EXERCISE REQUIREMENTS: Each line with the word "United" must appear in the answer, copied from the records.

Recorded data:
####################
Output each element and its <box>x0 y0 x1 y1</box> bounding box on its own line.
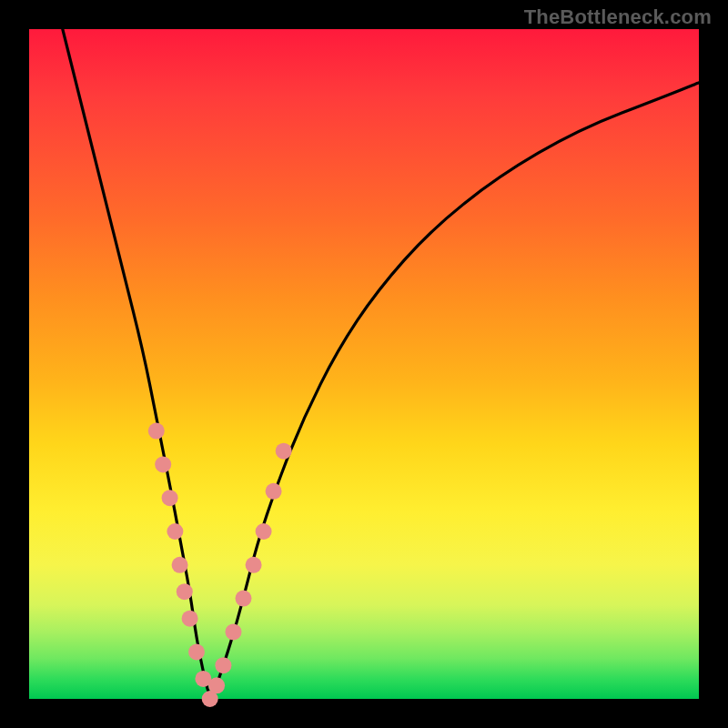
highlight-point <box>167 523 183 540</box>
highlight-point <box>188 644 205 661</box>
bottleneck-curve <box>63 29 699 694</box>
highlight-point <box>155 456 171 472</box>
highlight-point <box>172 557 188 573</box>
highlight-point <box>236 591 252 607</box>
highlight-point <box>162 490 178 506</box>
highlight-point <box>182 611 198 627</box>
highlight-point <box>226 623 242 640</box>
highlight-point <box>276 443 292 460</box>
highlight-point <box>246 557 262 573</box>
highlight-point <box>148 423 165 440</box>
watermark-text: TheBottleneck.com <box>524 5 712 29</box>
highlight-point <box>256 523 272 540</box>
chart-frame: TheBottleneck.com <box>0 0 728 728</box>
highlight-points <box>148 423 292 707</box>
highlight-point <box>208 677 225 693</box>
highlight-point <box>215 657 231 673</box>
highlight-point <box>266 483 282 500</box>
chart-overlay <box>29 29 699 699</box>
highlight-point <box>177 583 193 600</box>
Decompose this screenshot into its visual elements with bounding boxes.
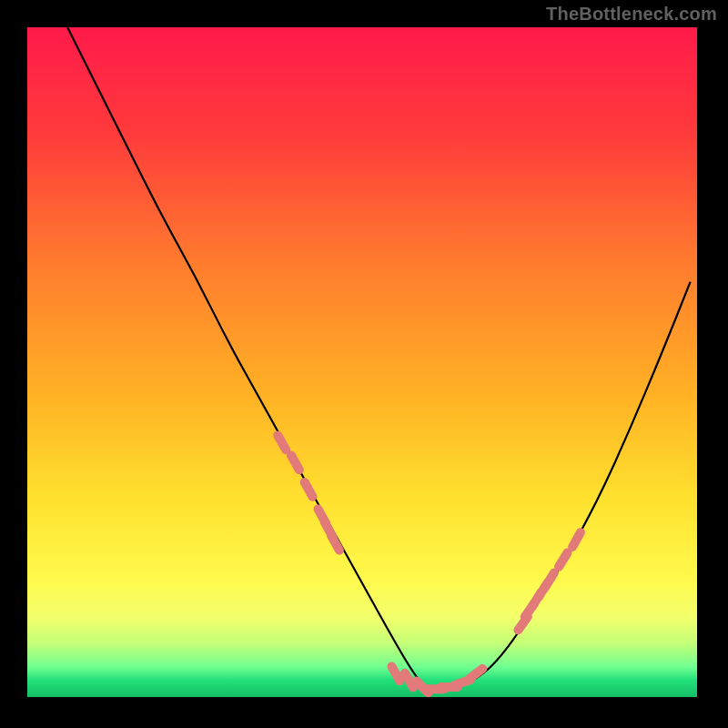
chart-background (27, 27, 697, 697)
chart-stage: TheBottleneck.com (0, 0, 728, 728)
watermark-text: TheBottleneck.com (546, 4, 717, 25)
bottleneck-chart (0, 0, 728, 728)
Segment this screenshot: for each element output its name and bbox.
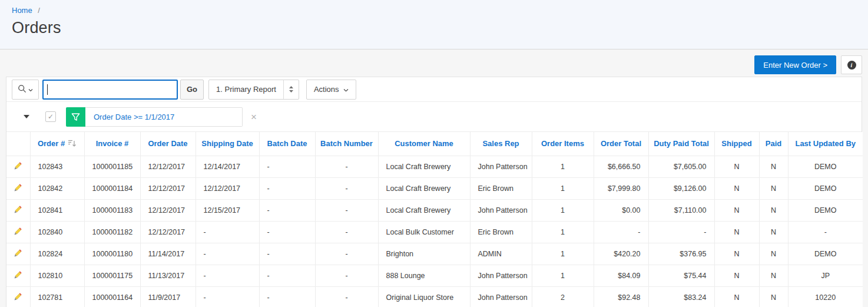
column-header-order-date[interactable]: Order Date [140, 132, 196, 156]
cell-shipping-date: 12/14/2017 [196, 156, 259, 177]
edit-row-button[interactable] [12, 247, 24, 261]
cell-duty-paid-total: $75.44 [648, 265, 714, 286]
edit-cell [6, 243, 30, 265]
filter-enabled-checkbox[interactable]: ✓ [45, 111, 56, 122]
column-header-paid[interactable]: Paid [759, 132, 788, 156]
cell-paid: N [759, 199, 788, 221]
cell-invoice-number: 1000001185 [84, 156, 140, 177]
cell-order-items: 1 [532, 221, 594, 243]
cell-batch-number: - [315, 156, 378, 177]
cell-batch-date: - [259, 221, 315, 243]
cell-batch-date: - [259, 286, 315, 307]
info-button[interactable]: i [841, 55, 862, 74]
column-header-batch-number[interactable]: Batch Number [315, 132, 378, 156]
search-icon [18, 84, 26, 95]
column-header-order-number[interactable]: Order # [30, 132, 84, 156]
cell-batch-number: - [315, 199, 378, 221]
cell-shipping-date: - [196, 221, 259, 243]
cell-batch-date: - [259, 243, 315, 265]
filter-condition-button[interactable]: Order Date >= 1/1/2017 [85, 107, 243, 127]
column-header-invoice-number[interactable]: Invoice # [84, 132, 140, 156]
cell-batch-number: - [315, 243, 378, 265]
column-header-label: Order # [38, 139, 65, 148]
cell-order-number: 102842 [30, 177, 84, 199]
column-header-label: Duty Paid Total [654, 139, 709, 148]
cell-order-total: - [594, 221, 648, 243]
cell-invoice-number: 1000001184 [84, 177, 140, 199]
table-row: 102842100000118412/12/201712/12/2017--Lo… [6, 177, 863, 199]
edit-cell [6, 156, 30, 177]
cell-duty-paid-total: - [648, 221, 714, 243]
edit-row-button[interactable] [12, 181, 24, 196]
cell-last-updated-by: JP [788, 265, 863, 286]
search-input[interactable] [42, 80, 178, 100]
cell-batch-number: - [315, 286, 378, 307]
cell-order-total: $420.20 [594, 243, 648, 265]
column-header-customer-name[interactable]: Customer Name [378, 132, 470, 156]
report-selector-value: 1. Primary Report [209, 80, 283, 99]
cell-shipping-date: - [196, 265, 259, 286]
cell-paid: N [759, 243, 788, 265]
cell-shipping-date: - [196, 243, 259, 265]
search-options-button[interactable] [12, 80, 39, 100]
column-header-label: Shipped [721, 139, 751, 148]
cell-batch-date: - [259, 265, 315, 286]
column-header-label: Last Updated By [795, 139, 856, 148]
cell-customer-name: Original Liquor Store [378, 286, 470, 307]
breadcrumb-home-link[interactable]: Home [12, 6, 32, 15]
column-header-order-items[interactable]: Order Items [532, 132, 594, 156]
column-header-batch-date[interactable]: Batch Date [259, 132, 315, 156]
go-button[interactable]: Go [180, 80, 204, 100]
cell-shipped: N [714, 199, 759, 221]
edit-row-button[interactable] [12, 291, 24, 305]
column-header-last-updated-by[interactable]: Last Updated By [788, 132, 863, 156]
cell-shipping-date: 12/12/2017 [196, 177, 259, 199]
enter-new-order-button[interactable]: Enter New Order > [754, 55, 836, 74]
cell-order-items: 1 [532, 156, 594, 177]
column-header-label: Order Items [541, 139, 584, 148]
column-header-label: Batch Number [320, 139, 373, 148]
cell-order-date: 12/12/2017 [140, 156, 196, 177]
orders-interactive-report: Go 1. Primary Report Actions ✓ Order Dat… [6, 77, 862, 307]
cell-order-date: 12/12/2017 [140, 199, 196, 221]
collapse-controls-icon[interactable] [24, 115, 29, 118]
remove-filter-icon[interactable]: × [251, 112, 257, 122]
cell-sales-rep: Eric Brown [470, 221, 532, 243]
cell-order-number: 102843 [30, 156, 84, 177]
table-row: 102841100000118312/12/201712/15/2017--Lo… [6, 199, 863, 221]
cell-customer-name: Local Bulk Customer [378, 221, 470, 243]
actions-button-label: Actions [314, 85, 339, 94]
edit-row-button[interactable] [12, 203, 24, 217]
cell-batch-number: - [315, 177, 378, 199]
cell-last-updated-by: DEMO [788, 156, 863, 177]
column-header-duty-paid-total[interactable]: Duty Paid Total [648, 132, 714, 156]
orders-table: Order #Invoice #Order DateShipping DateB… [6, 132, 863, 307]
edit-row-button[interactable] [12, 269, 24, 283]
cell-invoice-number: 1000001183 [84, 199, 140, 221]
cell-paid: N [759, 177, 788, 199]
report-selector[interactable]: 1. Primary Report [208, 80, 299, 100]
pencil-icon [13, 273, 23, 282]
pencil-icon [13, 251, 23, 260]
column-header-shipped[interactable]: Shipped [714, 132, 759, 156]
cell-order-date: 11/9/2017 [140, 286, 196, 307]
cell-shipped: N [714, 221, 759, 243]
cell-sales-rep: John Patterson [470, 156, 532, 177]
text-caret [47, 84, 48, 95]
table-row: 102843100000118512/12/201712/14/2017--Lo… [6, 156, 863, 177]
cell-order-number: 102781 [30, 286, 84, 307]
edit-row-button[interactable] [12, 160, 24, 174]
cell-order-total: $92.48 [594, 286, 648, 307]
cell-shipping-date: 12/15/2017 [196, 199, 259, 221]
table-row: 102824100000118011/14/2017---BrightonADM… [6, 243, 863, 265]
cell-order-items: 1 [532, 177, 594, 199]
column-header-sales-rep[interactable]: Sales Rep [470, 132, 532, 156]
column-header-shipping-date[interactable]: Shipping Date [196, 132, 259, 156]
column-header-order-total[interactable]: Order Total [594, 132, 648, 156]
actions-button[interactable]: Actions [306, 80, 356, 100]
cell-paid: N [759, 156, 788, 177]
filter-chip: Order Date >= 1/1/2017 [66, 107, 243, 127]
edit-row-button[interactable] [12, 225, 24, 239]
cell-customer-name: Local Craft Brewery [378, 177, 470, 199]
pencil-icon [13, 295, 23, 303]
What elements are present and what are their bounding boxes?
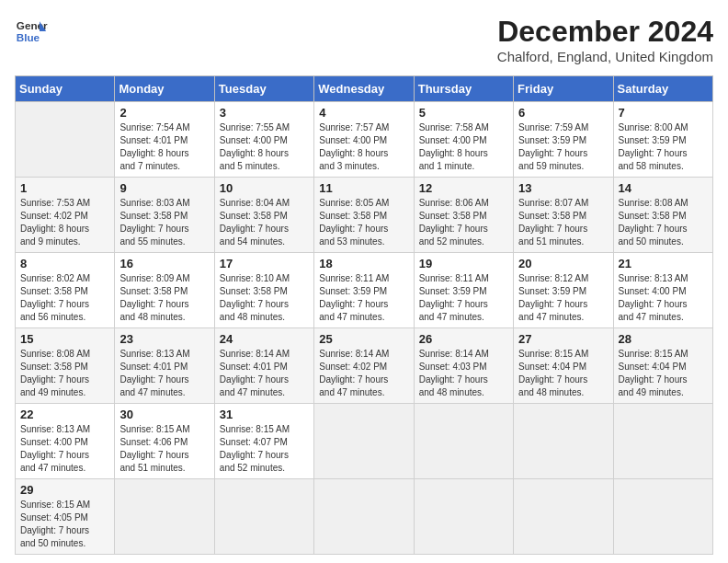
day-number: 7 bbox=[619, 106, 708, 120]
day-info: Sunrise: 8:09 AM Sunset: 3:58 PM Dayligh… bbox=[119, 272, 209, 324]
day-info: Sunrise: 8:15 AM Sunset: 4:06 PM Dayligh… bbox=[119, 423, 209, 475]
calendar-row: 29Sunrise: 8:15 AM Sunset: 4:05 PM Dayli… bbox=[16, 479, 713, 555]
calendar-cell: 7Sunrise: 8:00 AM Sunset: 3:59 PM Daylig… bbox=[613, 102, 712, 178]
calendar-cell: 10Sunrise: 8:04 AM Sunset: 3:58 PM Dayli… bbox=[214, 178, 313, 253]
calendar-cell: 30Sunrise: 8:15 AM Sunset: 4:06 PM Dayli… bbox=[115, 404, 214, 479]
day-number: 28 bbox=[619, 332, 708, 346]
day-info: Sunrise: 8:02 AM Sunset: 3:58 PM Dayligh… bbox=[20, 272, 109, 324]
day-number: 13 bbox=[518, 181, 608, 195]
calendar-cell: 9Sunrise: 8:03 AM Sunset: 3:58 PM Daylig… bbox=[115, 178, 214, 253]
calendar-cell: 1Sunrise: 7:53 AM Sunset: 4:02 PM Daylig… bbox=[16, 178, 115, 253]
day-number: 17 bbox=[220, 257, 309, 270]
page-header: General Blue December 2024 Chalford, Eng… bbox=[15, 15, 713, 64]
calendar-cell bbox=[16, 102, 115, 178]
day-number: 9 bbox=[119, 181, 209, 195]
day-number: 26 bbox=[419, 332, 508, 346]
day-number: 14 bbox=[619, 181, 708, 195]
calendar-cell: 28Sunrise: 8:15 AM Sunset: 4:04 PM Dayli… bbox=[613, 328, 712, 404]
calendar-cell: 13Sunrise: 8:07 AM Sunset: 3:58 PM Dayli… bbox=[514, 178, 613, 253]
day-info: Sunrise: 8:13 AM Sunset: 4:00 PM Dayligh… bbox=[619, 272, 708, 324]
day-info: Sunrise: 7:53 AM Sunset: 4:02 PM Dayligh… bbox=[20, 197, 109, 248]
column-header-thursday: Thursday bbox=[414, 76, 513, 102]
calendar-cell bbox=[414, 404, 513, 479]
day-number: 5 bbox=[419, 106, 508, 120]
calendar-row: 1Sunrise: 7:53 AM Sunset: 4:02 PM Daylig… bbox=[16, 178, 713, 253]
day-info: Sunrise: 7:59 AM Sunset: 3:59 PM Dayligh… bbox=[518, 121, 608, 173]
day-info: Sunrise: 7:54 AM Sunset: 4:01 PM Dayligh… bbox=[119, 121, 209, 173]
day-number: 4 bbox=[319, 106, 408, 120]
calendar-cell: 19Sunrise: 8:11 AM Sunset: 3:59 PM Dayli… bbox=[414, 253, 513, 328]
calendar-cell: 8Sunrise: 8:02 AM Sunset: 3:58 PM Daylig… bbox=[16, 253, 115, 328]
calendar-cell: 3Sunrise: 7:55 AM Sunset: 4:00 PM Daylig… bbox=[214, 102, 313, 178]
calendar-cell: 29Sunrise: 8:15 AM Sunset: 4:05 PM Dayli… bbox=[16, 479, 115, 555]
day-info: Sunrise: 8:11 AM Sunset: 3:59 PM Dayligh… bbox=[419, 272, 508, 324]
calendar-cell bbox=[514, 404, 613, 479]
calendar-cell bbox=[314, 404, 414, 479]
day-info: Sunrise: 8:14 AM Sunset: 4:01 PM Dayligh… bbox=[220, 348, 309, 399]
calendar-cell: 2Sunrise: 7:54 AM Sunset: 4:01 PM Daylig… bbox=[115, 102, 214, 178]
day-number: 24 bbox=[220, 332, 309, 346]
calendar-cell: 16Sunrise: 8:09 AM Sunset: 3:58 PM Dayli… bbox=[115, 253, 214, 328]
day-number: 10 bbox=[220, 181, 309, 195]
day-number: 12 bbox=[419, 181, 508, 195]
day-number: 11 bbox=[319, 181, 408, 195]
day-number: 27 bbox=[518, 332, 608, 346]
day-number: 31 bbox=[220, 408, 309, 421]
day-info: Sunrise: 8:08 AM Sunset: 3:58 PM Dayligh… bbox=[619, 197, 708, 248]
calendar-row: 8Sunrise: 8:02 AM Sunset: 3:58 PM Daylig… bbox=[16, 253, 713, 328]
day-number: 1 bbox=[20, 181, 109, 195]
calendar-cell bbox=[613, 479, 712, 555]
day-number: 18 bbox=[319, 257, 408, 270]
day-number: 23 bbox=[119, 332, 209, 346]
day-number: 19 bbox=[419, 257, 508, 270]
day-number: 29 bbox=[20, 483, 109, 497]
location-subtitle: Chalford, England, United Kingdom bbox=[497, 49, 713, 64]
day-info: Sunrise: 7:57 AM Sunset: 4:00 PM Dayligh… bbox=[319, 121, 408, 173]
day-info: Sunrise: 8:15 AM Sunset: 4:05 PM Dayligh… bbox=[20, 499, 109, 550]
month-title: December 2024 bbox=[497, 15, 713, 49]
day-number: 20 bbox=[518, 257, 608, 270]
calendar-header-row: SundayMondayTuesdayWednesdayThursdayFrid… bbox=[16, 76, 713, 102]
calendar-cell: 25Sunrise: 8:14 AM Sunset: 4:02 PM Dayli… bbox=[314, 328, 414, 404]
calendar-cell: 14Sunrise: 8:08 AM Sunset: 3:58 PM Dayli… bbox=[613, 178, 712, 253]
day-number: 16 bbox=[119, 257, 209, 270]
column-header-friday: Friday bbox=[514, 76, 613, 102]
calendar-cell: 11Sunrise: 8:05 AM Sunset: 3:58 PM Dayli… bbox=[314, 178, 414, 253]
day-info: Sunrise: 8:15 AM Sunset: 4:04 PM Dayligh… bbox=[518, 348, 608, 399]
day-info: Sunrise: 8:11 AM Sunset: 3:59 PM Dayligh… bbox=[319, 272, 408, 324]
day-number: 21 bbox=[619, 257, 708, 270]
calendar-cell: 21Sunrise: 8:13 AM Sunset: 4:00 PM Dayli… bbox=[613, 253, 712, 328]
calendar-cell bbox=[214, 479, 313, 555]
calendar-cell: 22Sunrise: 8:13 AM Sunset: 4:00 PM Dayli… bbox=[16, 404, 115, 479]
calendar-cell: 17Sunrise: 8:10 AM Sunset: 3:58 PM Dayli… bbox=[214, 253, 313, 328]
calendar-cell bbox=[314, 479, 414, 555]
day-number: 22 bbox=[20, 408, 109, 421]
calendar-cell: 18Sunrise: 8:11 AM Sunset: 3:59 PM Dayli… bbox=[314, 253, 414, 328]
day-info: Sunrise: 8:15 AM Sunset: 4:07 PM Dayligh… bbox=[220, 423, 309, 475]
day-info: Sunrise: 8:04 AM Sunset: 3:58 PM Dayligh… bbox=[220, 197, 309, 248]
logo-icon: General Blue bbox=[15, 15, 48, 48]
calendar-row: 2Sunrise: 7:54 AM Sunset: 4:01 PM Daylig… bbox=[16, 102, 713, 178]
day-info: Sunrise: 8:15 AM Sunset: 4:04 PM Dayligh… bbox=[619, 348, 708, 399]
calendar-table: SundayMondayTuesdayWednesdayThursdayFrid… bbox=[15, 75, 713, 555]
day-info: Sunrise: 8:14 AM Sunset: 4:03 PM Dayligh… bbox=[419, 348, 508, 399]
column-header-sunday: Sunday bbox=[16, 76, 115, 102]
day-info: Sunrise: 8:14 AM Sunset: 4:02 PM Dayligh… bbox=[319, 348, 408, 399]
day-info: Sunrise: 8:06 AM Sunset: 3:58 PM Dayligh… bbox=[419, 197, 508, 248]
day-number: 2 bbox=[119, 106, 209, 120]
calendar-cell bbox=[613, 404, 712, 479]
day-info: Sunrise: 8:08 AM Sunset: 3:58 PM Dayligh… bbox=[20, 348, 109, 399]
day-info: Sunrise: 7:55 AM Sunset: 4:00 PM Dayligh… bbox=[220, 121, 309, 173]
day-number: 3 bbox=[220, 106, 309, 120]
calendar-cell: 20Sunrise: 8:12 AM Sunset: 3:59 PM Dayli… bbox=[514, 253, 613, 328]
day-info: Sunrise: 8:05 AM Sunset: 3:58 PM Dayligh… bbox=[319, 197, 408, 248]
day-info: Sunrise: 7:58 AM Sunset: 4:00 PM Dayligh… bbox=[419, 121, 508, 173]
calendar-cell: 31Sunrise: 8:15 AM Sunset: 4:07 PM Dayli… bbox=[214, 404, 313, 479]
column-header-tuesday: Tuesday bbox=[214, 76, 313, 102]
calendar-cell bbox=[115, 479, 214, 555]
title-block: December 2024 Chalford, England, United … bbox=[497, 15, 713, 64]
day-number: 15 bbox=[20, 332, 109, 346]
calendar-cell: 5Sunrise: 7:58 AM Sunset: 4:00 PM Daylig… bbox=[414, 102, 513, 178]
calendar-cell: 4Sunrise: 7:57 AM Sunset: 4:00 PM Daylig… bbox=[314, 102, 414, 178]
day-info: Sunrise: 8:13 AM Sunset: 4:01 PM Dayligh… bbox=[119, 348, 209, 399]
####################
SOLUTION TO THE EXERCISE:
location-subtitle: Chalford, England, United Kingdom bbox=[497, 49, 713, 64]
title-block: December 2024 Chalford, England, United … bbox=[497, 15, 713, 64]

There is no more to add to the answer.